Main Street is the quintessential American public space. It seems every small town has one—even, and this may come as a surprise to some, Norfolk. Sometime after the Greenwoods Turnpike and before Route 44, the “main drag” of Norfolk was indeed known as Main Street. Opening July 1—visitors are invited to stop in during Friday Night on the Green festivities—the exhibit “Main Street: A Look Back 100 Years” at the Norfolk Historical Society captures and celebrates the quotidian delights of a stretch that both looks familiar and belongs to another time altogether.  

Main Street was the literal crossroad of all activity in Norfolk, but “we tend to focus more on stories in the background of all that,” says Barry Webber, executive director of the society. In fact, he points out, Norfolk’s downtown “was bustling—even more so in the Victorian era.” A quick check of the 1859 map shows a jewelry store, a substantial inn, two doctors’ offices, a milliner and a drugstore, among other businesses. The 1872 map of Main Street after the arrival of the railroad has even more, including shops that once lined the west side of the street. 

Back then, traffic arriving into town from the north navigated a roundabout outside Dr. Welch’s office (today’s telephone building), often pausing at the attractive large fountain there. “Keep in mind that everything that passed was an animal,” reminds Webber. “The driver would stop so they could enjoy a drink before heading down the next stretch of road.” That fountain, now spouting flowers, is at the Norfolk Library.

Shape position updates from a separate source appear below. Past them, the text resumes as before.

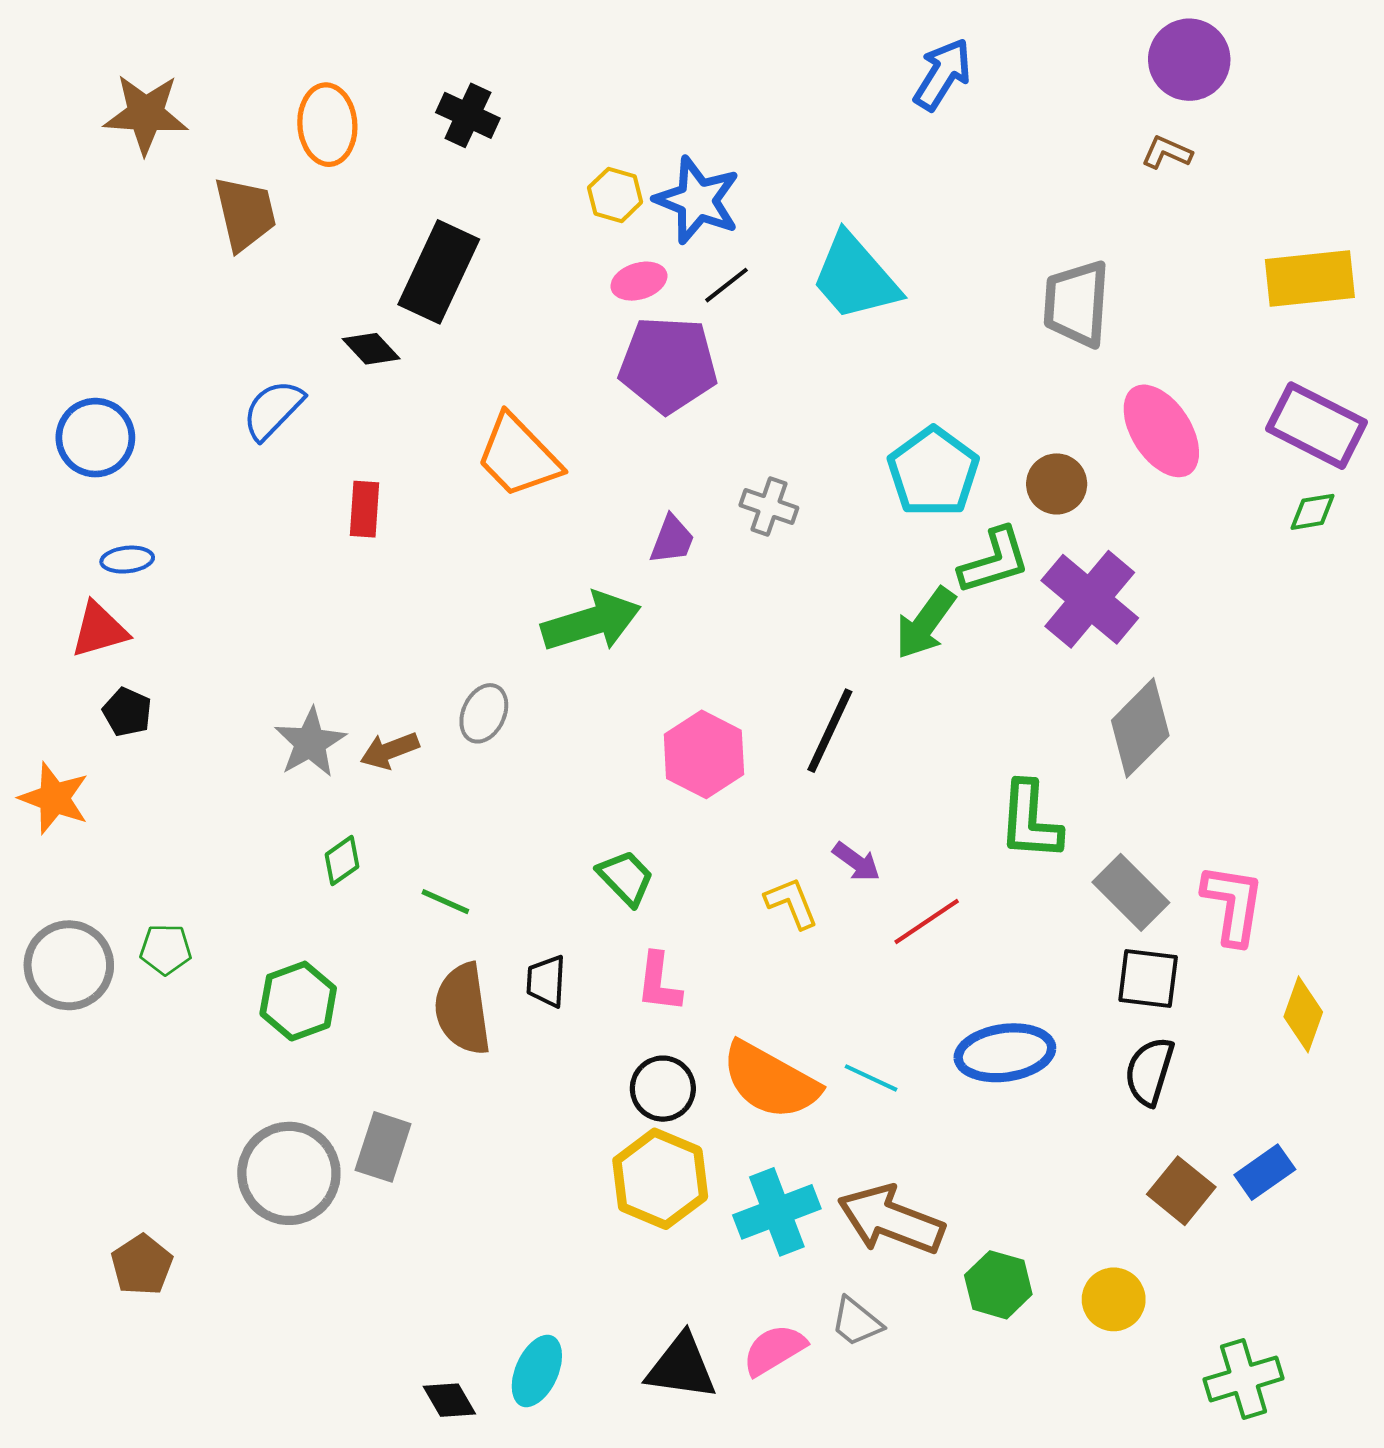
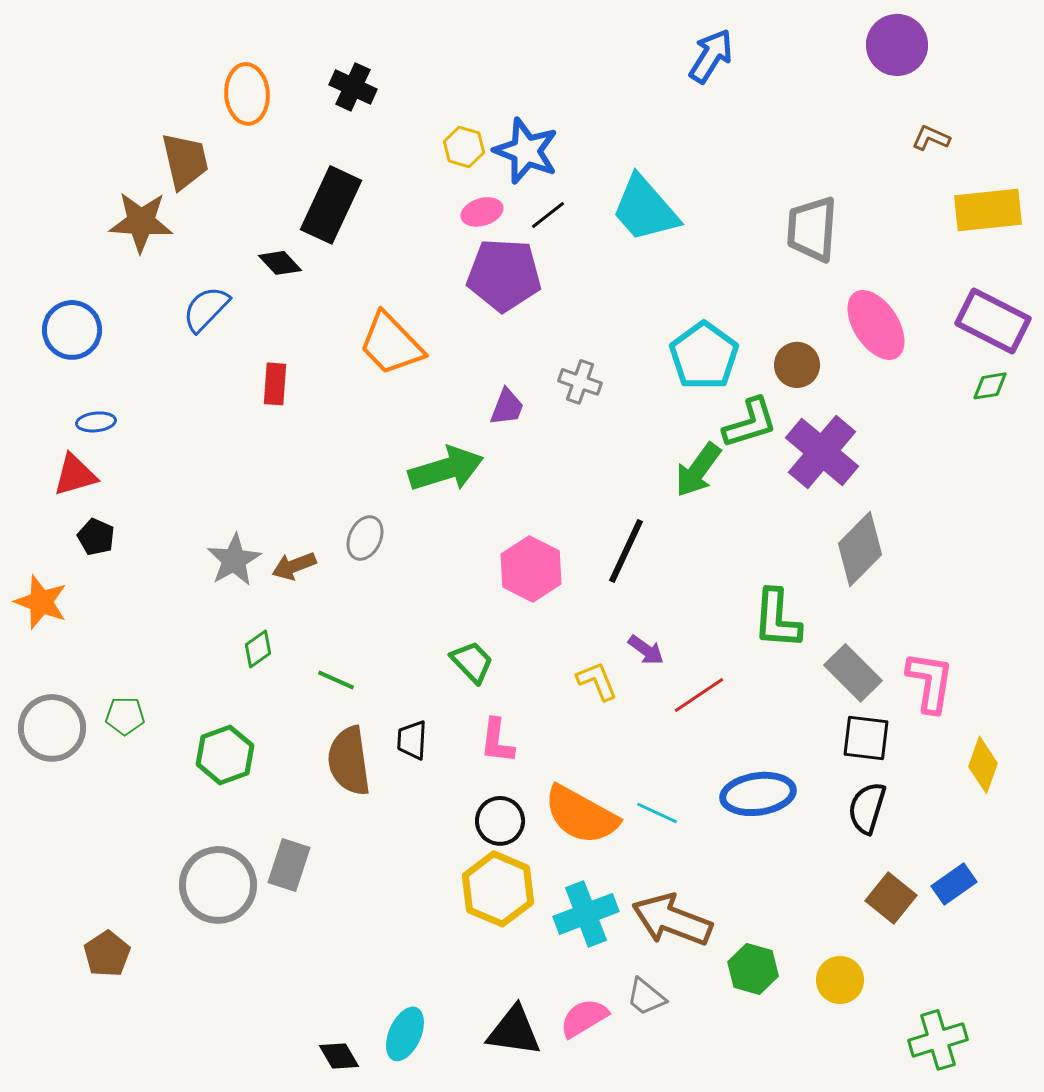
brown star: (146, 114) -> (141, 222), moved
brown L-shape: (1167, 152) -> (931, 138), moved

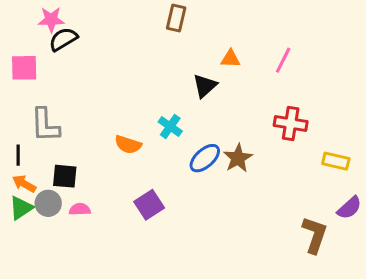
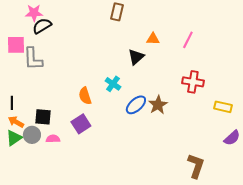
gray L-shape: (45, 125) -> (33, 59), moved
orange semicircle: (128, 145) -> (85, 96), turned 54
purple square: (149, 205) -> (81, 124), moved
brown L-shape: (315, 235) -> (196, 166), moved

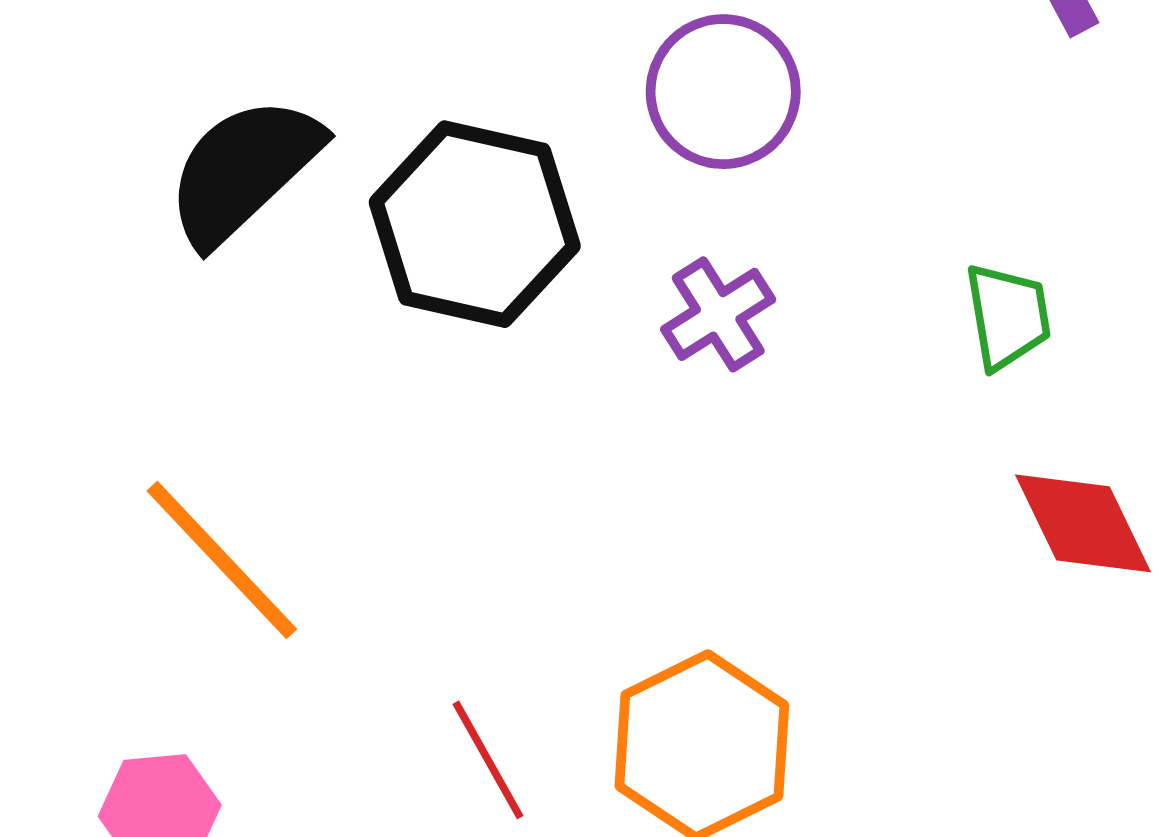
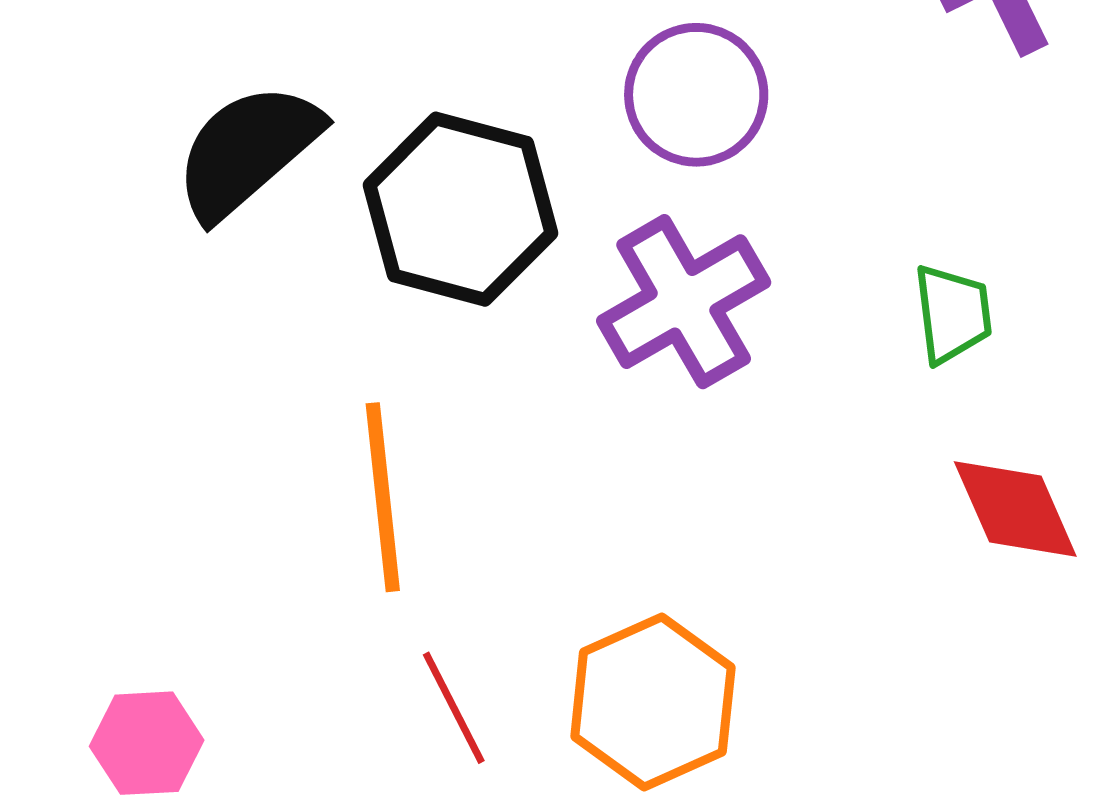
purple cross: (718, 314) -> (684, 302), size x1.6
orange line: (222, 560) -> (383, 497), moved, turned 35

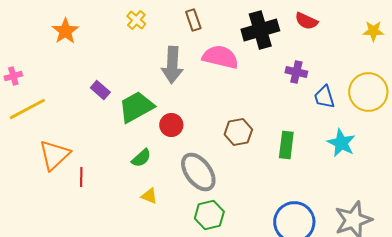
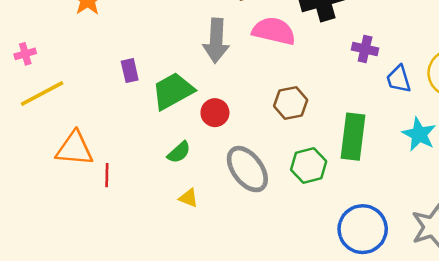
purple rectangle: (100, 90) -> (130, 71), turned 36
brown hexagon: (238, 132) -> (291, 103), moved
green rectangle: (286, 145) -> (353, 137), size x1.4
orange triangle: (54, 155) -> (74, 149), turned 48
green hexagon: (209, 215) -> (309, 165), moved

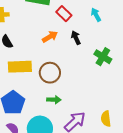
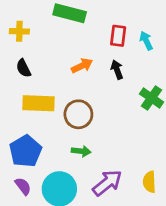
red rectangle: (64, 14) -> (118, 36), moved, turned 49

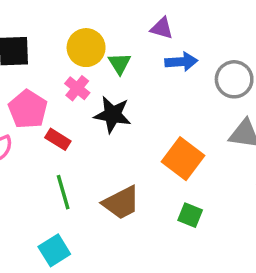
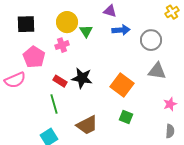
pink cross: (77, 88) -> (62, 45), turned 32
black star: (112, 115) -> (82, 78), moved
red rectangle: (58, 139) -> (60, 81), moved
brown trapezoid: (121, 203) -> (87, 125), moved

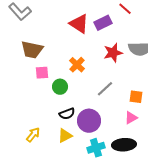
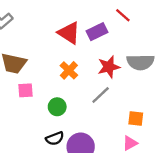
orange cross: (77, 65) -> (69, 70), moved
green circle: (60, 87) -> (57, 107), moved
gray line: (105, 89) -> (101, 95), moved

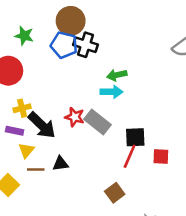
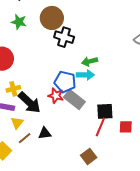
green star: (24, 36) -> (19, 22), moved
blue pentagon: (64, 45) -> (65, 82), moved
brown line: (36, 169) -> (25, 138), turned -40

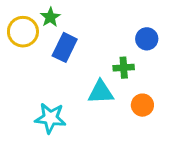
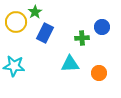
green cross: (124, 68) -> (82, 38), moved
cyan star: (50, 118) -> (14, 66), moved

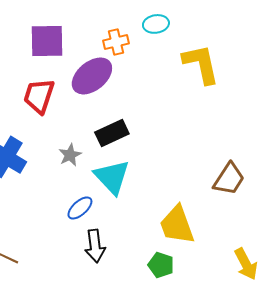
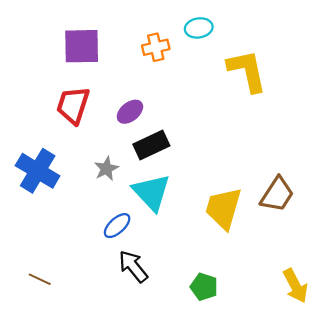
purple ellipse: (92, 76) -> (130, 112), moved, size x0.6
yellow trapezoid: (177, 225) -> (223, 208), moved, turned 36
black arrow: (95, 246) -> (133, 266), turned 148

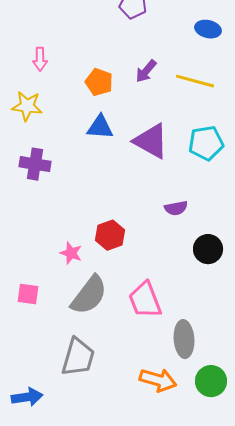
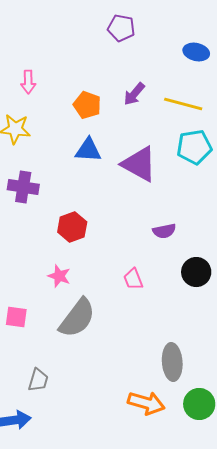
cyan pentagon: (206, 143) -> (194, 147), moved
red hexagon: (110, 235) -> (72, 227), moved
pink trapezoid: (145, 300) -> (133, 279), moved, size x0.6
gray trapezoid: (78, 357) -> (38, 380), moved, size x0.6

A perusal of one of the exhibit’s many historic photographs reveals that the Norfolk Drug Store also survives. The building still sits proudly beside the ambulance building, albeit with an altered roofline. The sharp-eyed can still find the original peak. The house that was once beside the bank can today be found a few blocks away on Maple Avenue.  

Much more than an architectural tour (although with the Royal Arcanum building and Alfredo Taylor’s Norfolk Hardware Co., lost to fire in the 1980s, there’s plenty to admire on that front), the exhibit showcases Norfolk’s daily goings on and offers visitors a century of commerce at the once-and-always hub of village life.

“Main Street: A Look Back 100 Years” opens with a reception Friday, July 1, at 5:30 p.m. at the Norfolk Historical Society at 13 Norfolk Village Green. The museum is open Saturdays and Sundays from 1 to 4 p.m.